Andy and I had discussed Leonora Carrington’s work a number of times in the run-up to his visit, his recent encounter with the hyena caves at Kirkdale having reminded him of her emphasis on the hyena as her personal mythic emblem. As we left for the beach I suggested that if we scoured the beach the right way, carefully applying psychedelic omnivisionwe might be presented with some evidence of her recent strong presence on the Shoreline.

We found a number of interesting artefacts and assemblages, but for me the most Haunted, the most alive, was the piece of spiny crab shell pictured above – it struck both of us as carrying a strong impression of the work of Leonora Carrington: in a general sense it is reminiscent of the strange head-dresses worn by many of her figures  (and there is indeed the hint of a face in the darker area in the centre), but I knew there was a specific painting somehow echoed in this object. Later, searching through Susan Aberth’s book at home, I found it:

Leonora Carrington, ‘Plain Chant’, 1947

Aberth’s book has little to say about this particular work, nor did online research reveal much, except that it was sold by Sotheby’s in 2002, the sale catalogue describing it as follows:

..an early work by Leonora Carrington entitled Plain Chant. Revealing the artist’s childhood Catholic upbringing, this painting is a mischievous play on plainchant, the official melodic chanting of the Christian liturgy. Far from the usual music-making heavenly host depicted in Christian art, here is a multitude of open-mouthed, hybrid entities united in creating a sound that, one suspects, challenges notions of the sacred.

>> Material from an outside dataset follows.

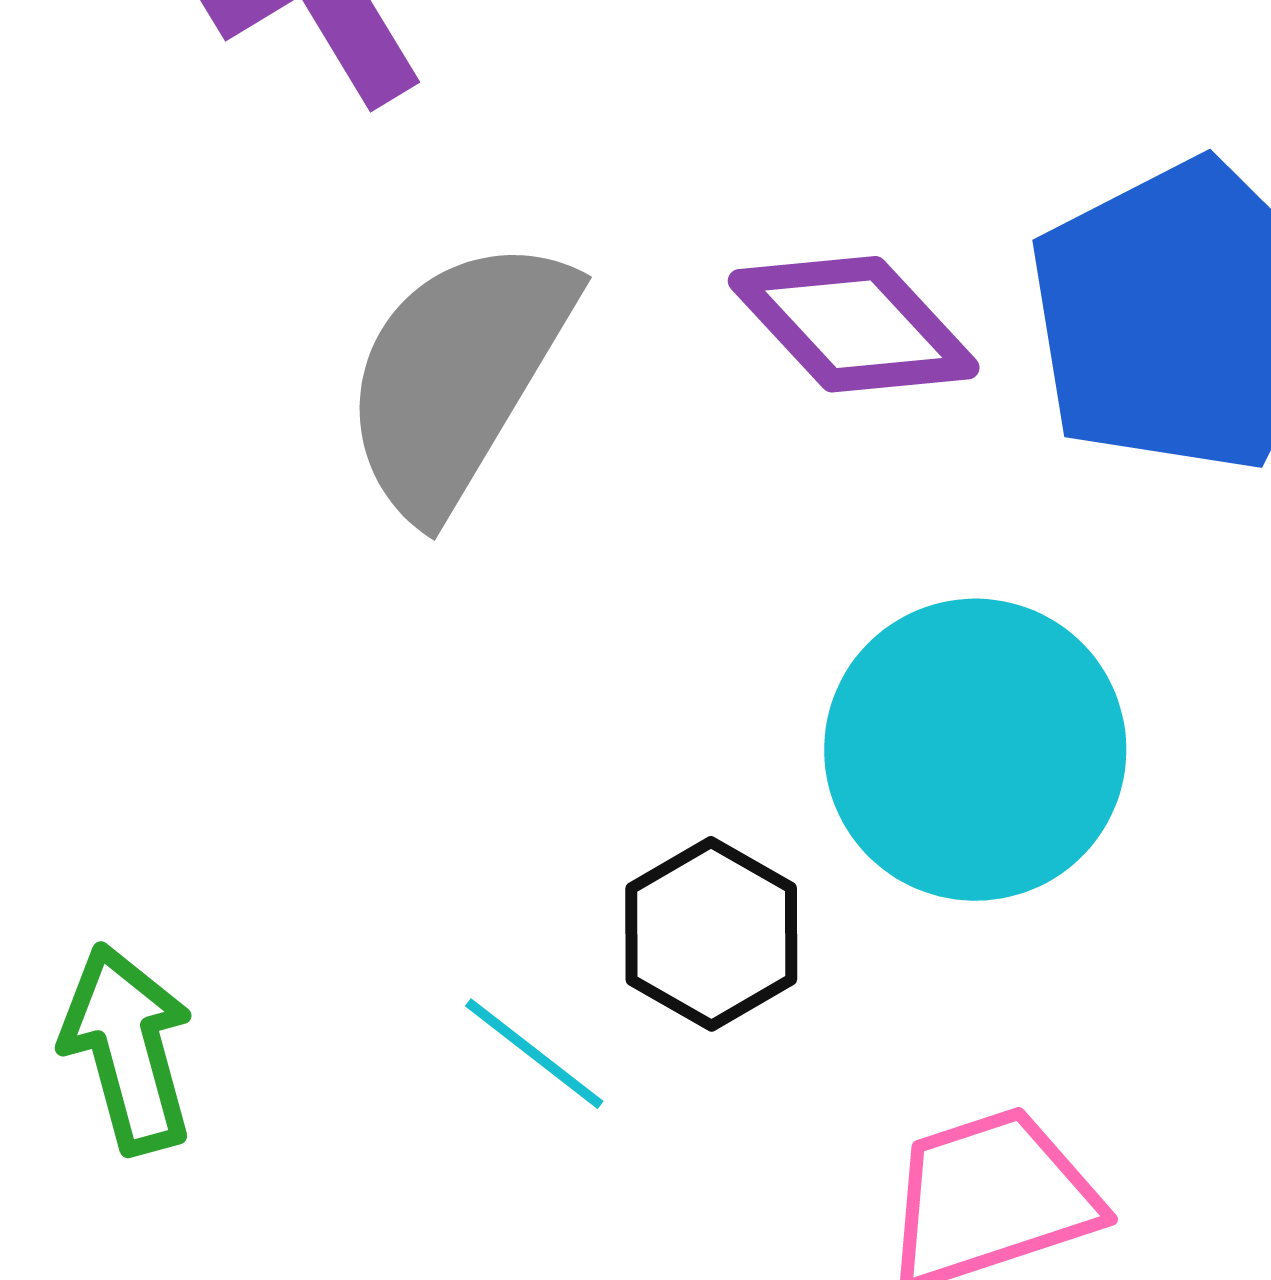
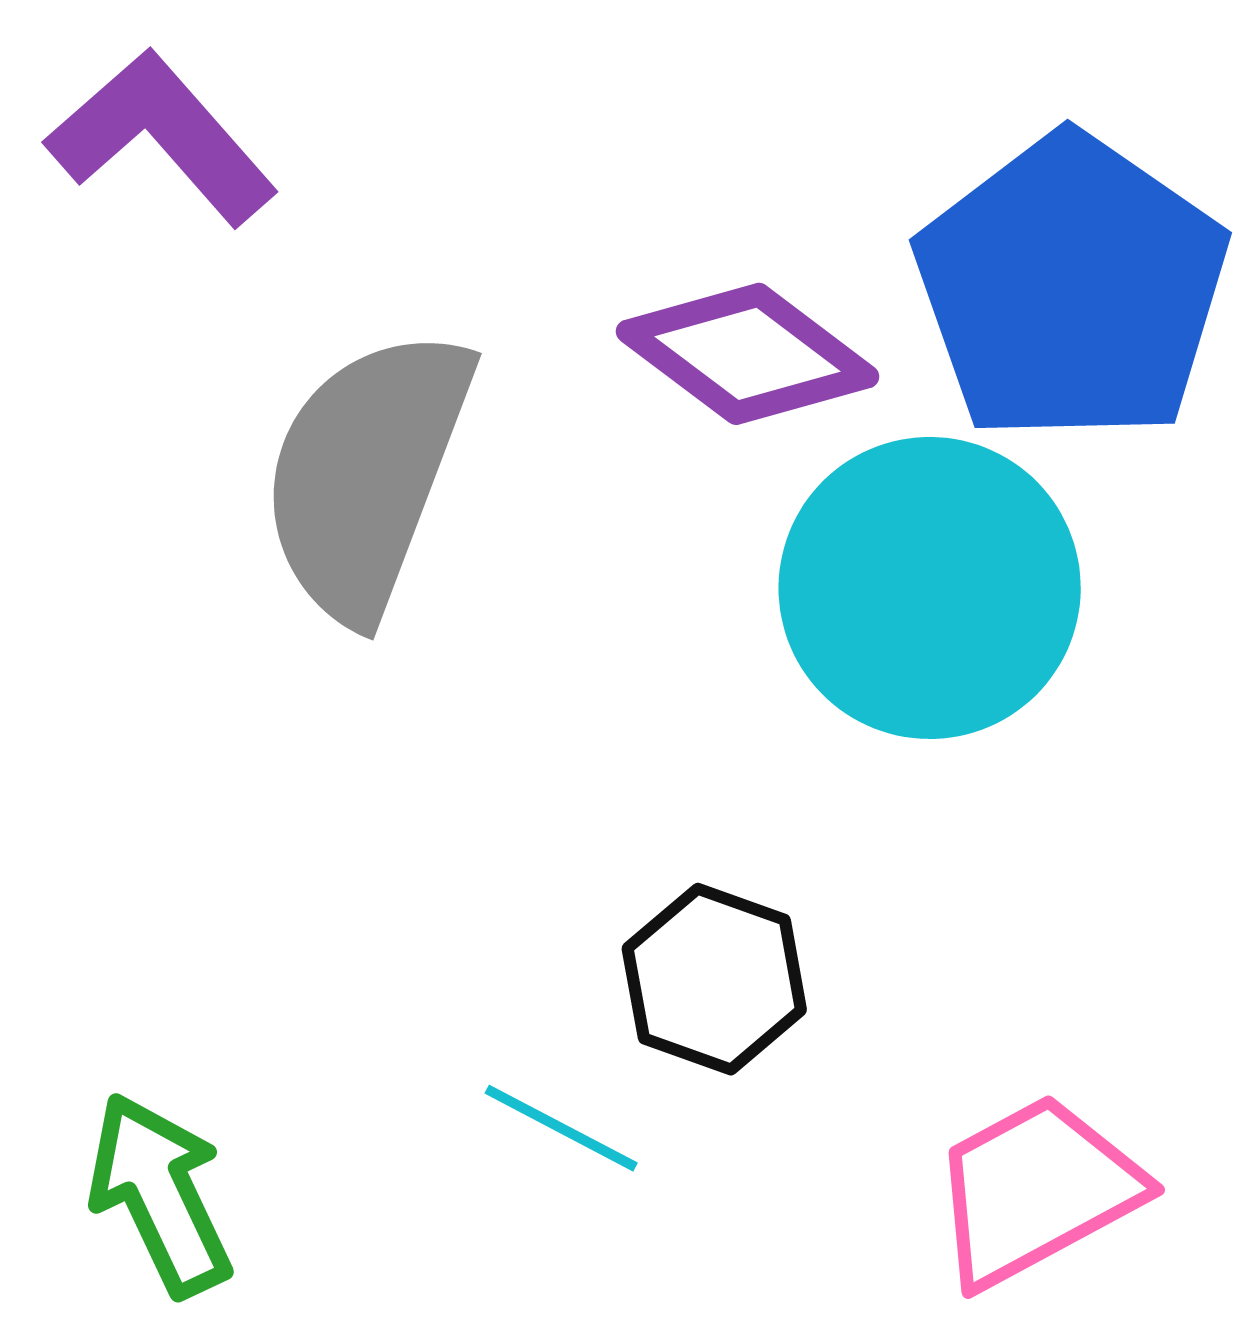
cyan circle: (975, 750) -> (930, 588), moved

“A mischievous play on plainchant..”… hmmm… the implication seems to be that the painting is basically just a naughty joke: rebellious young Leonora, sticking her tongue out at stuffy old Christian orthodoxy. But the painting is so much more than that. Here is the artist as mythmaker – here is conjuration: the host of totemic animals and mythic beings are the representatives of the sacred, not some pastiche thereof – a fabulous menagerie of the psyche, and thus of the imaginal cosmos.

And the chanted incantations pouring from their mouths are, one senses, a strange ululation of many different resonances and overtones- the music of the Spheres in vocal form.

And the songs that swell on the Shoreline- the sonic ebb and flow of sea, and stone, and wind- are of similar quality.